START DATASET RECORDS

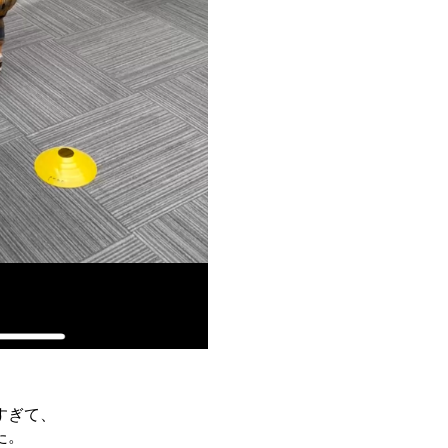
すぎて、
た。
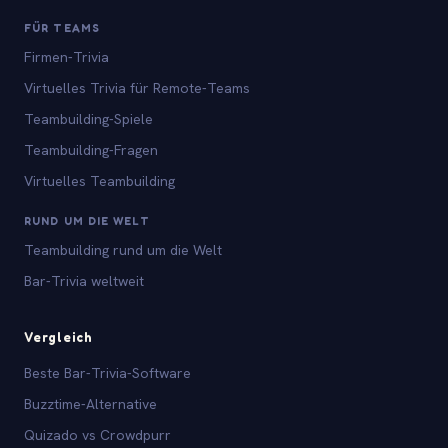
FÜR TEAMS
Firmen-Trivia
Virtuelles Trivia für Remote-Teams
Teambuilding-Spiele
Teambuilding-Fragen
Virtuelles Teambuilding
RUND UM DIE WELT
Teambuilding rund um die Welt
Bar-Trivia weltweit
Vergleich
Beste Bar-Trivia-Software
Buzztime-Alternative
Quizado vs Crowdpurr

END DATASET RECORDS

**AIM OF THE TASK:**
Starting at the line with "Firmen-Trivia", copy each line through the end of the data, both ends included, and give nothing else.

**RESULT OF THE EXERCISE:**
Firmen-Trivia
Virtuelles Trivia für Remote-Teams
Teambuilding-Spiele
Teambuilding-Fragen
Virtuelles Teambuilding
RUND UM DIE WELT
Teambuilding rund um die Welt
Bar-Trivia weltweit
Vergleich
Beste Bar-Trivia-Software
Buzztime-Alternative
Quizado vs Crowdpurr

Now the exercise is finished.